Chinese cyber espionage is responsible for what former NSA director Gen. Keith Alexander described as the “greatest transfer of wealth in history.” In fact, a U.S. Council of Economic Advisers study estimated that the loss from malicious cyber activities to the U.S. economy in 2016 alone could have been as high as $109 billion.35 A grim revelation of China’s cyber capabilities came in December 2018, when American and U.K. law enforcement exposed a sustained Chinese hacking operation of tremendous scale. The Chinese Ministry of State Security used a hacking squad known as APT10 to target U.S. companies in the finance, telecommunications, consumer electronics, and medical industries as well as NASA and Department of Defense research laboratories. APT10 hacked into internet service providers in the United States, Britain, Japan, Canada, Australia, Brazil, France, Switzerland, South Korea, and other countries, extracting clients’ intellectual property and sensitive data.
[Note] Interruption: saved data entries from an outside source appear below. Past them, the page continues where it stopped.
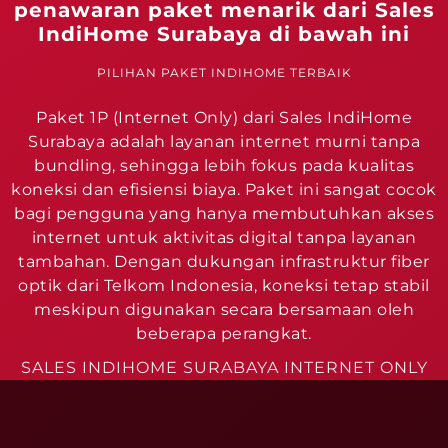
penawaran paket menarik dari Sales
IndiHome Surabaya di bawah ini
PILIHAN PAKET INDIHOME TERBAIK
Paket 1P (Internet Only) dari Sales IndiHome
Surabaya adalah layanan internet murni tanpa
bundling, sehingga lebih fokus pada kualitas
koneksi dan efisiensi biaya. Paket ini sangat cocok
bagi pengguna yang hanya membutuhkan akses
internet untuk aktivitas digital tanpa layanan
tambahan. Dengan dukungan infrastruktur fiber
optik dari Telkom Indonesia, koneksi tetap stabil
meskipun digunakan secara bersamaan oleh
beberapa perangkat.
SALES INDIHOME SURABAYA INTERNET ONLY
For example, the hackers obtained personal information including Social Security numbers for more than one hundred thousand U.S. naval personnel.36
China’s theft and development of cutting-edge technologies is fundamental to its military modernization program. The party’s narrative of national rejuvenation prioritizes the development of a powerful military capable of defending expanding global interests. The PLA has used stolen technologies to pursue advanced military capabilities such as hypersonic missiles, anti-satellite weapons, laser weapons, modern ships, stealth fighter aircraft, electromagnetic railguns, and unmanned systems.37 Their vision is of a force capable of overmatching the United States in future war. Much of the technology needed is dual use. U.S. venture capital and private equity companies help the PLA achieve its vision by providing much of the capital to Chinese companies engaged in research and development of quantum computing, artificial intelligence, and other technologies.
Some transfers from U.S. companies have permitted the Chinese defense industry not only to develop its own capabilities, but also to drive the U.S. defense industry out of the international arms market with inexpensive knockoffs. For example, the Chinese drone company DJI controlled over 70 percent of the global market share in 2018 thanks to its unmatched prices. The company’s unmanned systems even became the most frequently flown commercial drones in the U.S. Army until they were banned for security concerns.38
Chinese espionage is successful in part because the CCP co-opts individuals, companies, and political leaders to collect intelligence and turns a blind eye to their activities. The party cultivates sympathetic agents in the United States and other nations with the lure of short-term profits. Companies from the United States and other free-market economies often do not report theft of their technology because they are afraid of losing access to the Chinese market, hurting their stock prices, harming relationships with customers, experiencing professional embarrassment, or prompting federal investigations.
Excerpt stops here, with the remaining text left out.